No Georgian government in all my years’ experience in this country has succeeded in reforming the police, the prosecutor’s office and the courts, and each one of them has appropriated those institutions for its own use.

In the Shevardnadze era, the justice system was a bazaar; verdicts and investigations were bought and sold. It was vachroba as they say in Georgian: trade. But the state could, and did, also control the outcome in politically important cases. The Saakashvili government eliminated the “vachroba,” at least in its private corruption form, but perfected the state control, nationalizing the “vachroba” in the form of a plea bargain system in which spurious criminal cases were settled by payments to the state budget.

The Georgian Dream, literally elected on the promise of reforming this system, has not only failed to do so, but appropriated it in its own manner, for its own uses, and reflecting its own style of governance, just as the Shevardnadze and Saakashvili era systems reflected theirs.
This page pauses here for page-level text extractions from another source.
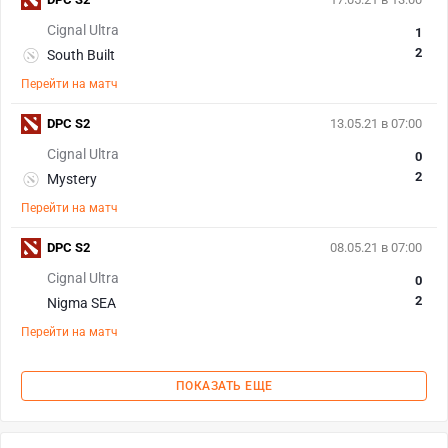
Cignal Ultra
1
2
South Built
Перейти на матч
DPC S2
13.05.21 в 07:00
Cignal Ultra
0
2
Mystery
Перейти на матч
DPC S2
08.05.21 в 07:00
Cignal Ultra
0
2
Nigma SEA
Перейти на матч
ПОКАЗАТЬ ЕЩЕ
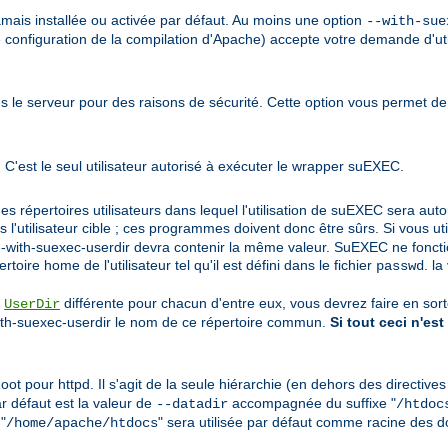
jamais installée ou activée par défaut. Au moins une option
--with-sue
e configuration de la compilation d'Apache) accepte votre demande d'util
s le serveur pour des raisons de sécurité. Cette option vous permet de
 C'est le seul utilisateur autorisé à exécuter le wrapper suEXEC.
des répertoires utilisateurs dans lequel l'utilisation de suEXEC sera aut
'utilisateur cible ; ces programmes doivent donc être sûrs. Si vous uti
on --with-suexec-userdir devra contenir la même valeur. SuEXEC ne fonct
toire home de l'utilisateur tel qu'il est défini dans le fichier
. la
passwd
e
différente pour chacun d'entre eux, vous devrez faire en so
UserDir
with-suexec-userdir le nom de ce répertoire commun.
Si tout ceci n'est
t pour httpd. Il s'agit de la seule hiérarchie (en dehors des directive
ar défaut est la valeur de
accompagnée du suffixe "
--datadir
/htdoc
 "
" sera utilisée par défaut comme racine des 
/home/apache/htdocs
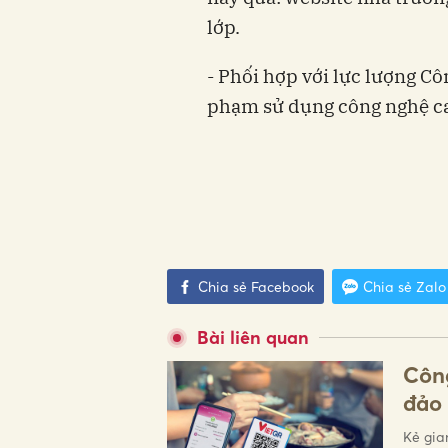
lớp.
- Phối hợp với lực lượng Cô
phạm sử dụng công nghệ ca
Chia sẻ Facebook
Chia sẻ Zalo
Bài liên quan
Côn
đảo 
Kẻ gia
So the Georgian justice system of today is characterized by state control as it was under Saakashvili, though not so heavy handed; and by private influence and corruption, which have crept back into Georgian public life, though not so badly as under Shevardnadze. At least that counts as progress.

But it is not enough to satisfy Georgians today, and that is the message of these protests.

The United National Movement and other political parties connected to the Saakashvili regime capitalizing on the Khorava Street case to demand resignation of the current government is the height of hypocrisy, cynicism and manipulation, given their own, far worse record, on criminal justice generally, and specifically in matters such as the Sandro Gvirgvliani case, in which a young man was murdered by Ministry of Interior officers, the crime was covered up, and the defendants protected at the highest level, including by Saakashvili himself (who eventually pardoned the murderers after they served short prison terms).

But even if we set aside the hypocrisy of parties and politicians of the previous regimes trying to capitalize on a crisis brought by the system they have helped engender, demanding the Prime Minister’s resignation is simply not the answer to the problem at hand.

He would be replaced by another politician, whether by appointment or by elections, who is going to use the courts, the police and the prosecutor in the same way, for the ruling party’s own purposes. By demanding resignation of the Prime Minister, Georgians will be buying the same medicine with which they have been poisoned before.

Time to Face the Truth

The Khorava Street murders and verdict, and the huge public reaction to them, need to be a “Come to Jesus” lesson as we say in America, that the business of reforming the courts, the police and prosecutor can no longer be avoided. Georgians are in the street today to force change on that final frontier which has until now eluded reform: the justice system.

Every recommendation that has been made on the front of legal reform in this country by the Council of Europe and the best and most informed Georgian minds on this subject needs to finally be put in place. No more tweaking the reforms to avoid real change can be allowed. Even more importantly, the representatives of the old system that currently staff the top ranks of the courts — in the High Council of Justice and the Supreme Court — and the Prosecutor’s office, need to be removed. Trustworthy people, who are true reformers, need to be put in all these top judicial and prosecutorial posts. We know who they are: they have been fighting for these changes for years, some from academia, some from the NGO sector, and some as politicians. That is how this government can best do its job, and continue to hold office until the next elections, which is the proper place to put them to the test.

Ted Jonas

Ted Jonas is a lawyer in private practice who has lived in Tbilisi for over 20 years.